## TASK TO CARRY OUT
Would you return every entry below exactly as written, without its images?

===============

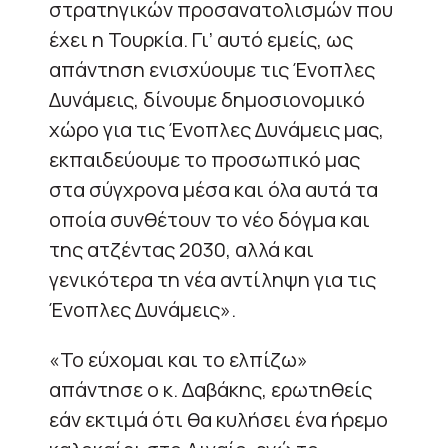
στρατηγικών προσανατολισμών που
έχει η Τουρκία. Γι’ αυτό εμείς, ως
απάντηση ενισχύουμε τις Ένοπλες
Δυνάμεις, δίνουμε δημοσιονομικό
χώρο για τις Ένοπλες Δυνάμεις μας,
εκπαιδεύουμε το προσωπικό μας
στα σύγχρονα μέσα και όλα αυτά τα
οποία συνθέτουν το νέο δόγμα και
της ατζέντας 2030, αλλά και
γενικότερα τη νέα αντίληψη για τις
Ένοπλες Δυνάμεις».
«Το εύχομαι και το ελπίζω»
απάντησε ο κ. Δαβάκης, ερωτηθείς
εάν εκτιμά ότι θα κυλήσει ένα ήρεμο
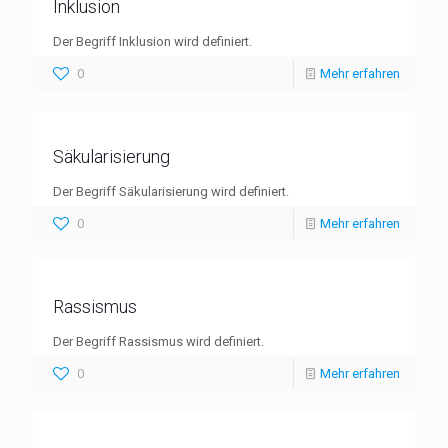
Inklusion
Der Begriff Inklusion wird definiert.
0
Mehr erfahren
Säkularisierung
Der Begriff Säkularisierung wird definiert.
0
Mehr erfahren
Rassismus
Der Begriff Rassismus wird definiert.
0
Mehr erfahren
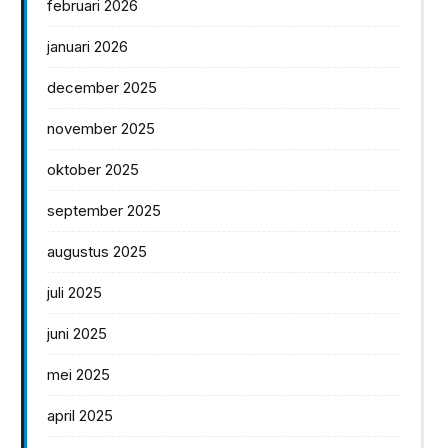
februari 2026
januari 2026
december 2025
november 2025
oktober 2025
september 2025
augustus 2025
juli 2025
juni 2025
mei 2025
april 2025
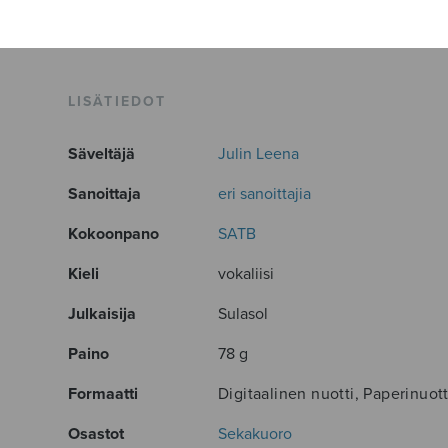
LISÄTIEDOT
Säveltäjä
Julin Leena
Sanoittaja
eri sanoittajia
Kokoonpano
SATB
Kieli
vokaliisi
Julkaisija
Sulasol
Paino
78 g
Formaatti
Digitaalinen nuotti, Paperinuott
Osastot
Sekakuoro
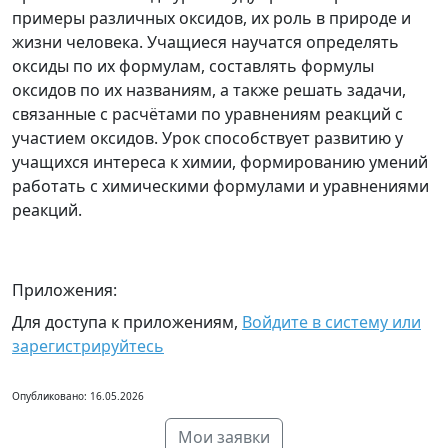
примеры различных оксидов, их роль в природе и
жизни человека. Учащиеся научатся определять
оксиды по их формулам, составлять формулы
оксидов по их названиям, а также решать задачи,
связанные с расчётами по уравнениям реакций с
участием оксидов. Урок способствует развитию у
учащихся интереса к химии, формированию умений
работать с химическими формулами и уравнениями
реакций.
Приложения:
Для доступа к приложениям,
Войдите в систему или
зарегистрируйтесь
Опубликовано: 16.05.2026
Мои заявки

===============

## ANSWER FOR THIS EXERCISE
στρατηγικών προσανατολισμών που
έχει η Τουρκία. Γι’ αυτό εμείς, ως
απάντηση ενισχύουμε τις Ένοπλες
Δυνάμεις, δίνουμε δημοσιονομικό
χώρο για τις Ένοπλες Δυνάμεις μας,
εκπαιδεύουμε το προσωπικό μας
στα σύγχρονα μέσα και όλα αυτά τα
οποία συνθέτουν το νέο δόγμα και
της ατζέντας 2030, αλλά και
γενικότερα τη νέα αντίληψη για τις
Ένοπλες Δυνάμεις».
«Το εύχομαι και το ελπίζω»
απάντησε ο κ. Δαβάκης, ερωτηθείς
εάν εκτιμά ότι θα κυλήσει ένα ήρεμο
Inklusion
Der Begriff Inklusion wird definiert.
0
Mehr erfahren
Säkularisierung
Der Begriff Säkularisierung wird definiert.
0
Mehr erfahren
Rassismus
Der Begriff Rassismus wird definiert.
0
Mehr erfahren
februari 2026
januari 2026
december 2025
november 2025
oktober 2025
september 2025
augustus 2025
juli 2025
juni 2025
mei 2025
april 2025
LISÄTIEDOT
Säveltäjä
Julin Leena
Sanoittaja
eri sanoittajia
Kokoonpano
SATB
Kieli
vokaliisi
Julkaisija
Sulasol
Paino
78 g
Formaatti
Digitaalinen nuotti, Paperinuott
Osastot
Sekakuoro
примеры различных оксидов, их роль в природе и
жизни человека. Учащиеся научатся определять
оксиды по их формулам, составлять формулы
оксидов по их названиям, а также решать задачи,
связанные с расчётами по уравнениям реакций с
участием оксидов. Урок способствует развитию у
учащихся интереса к химии, формированию умений
работать с химическими формулами и уравнениями
реакций.
Приложения:
Для доступа к приложениям,
Войдите в систему или
зарегистрируйтесь
Опубликовано: 16.05.2026
Мои заявки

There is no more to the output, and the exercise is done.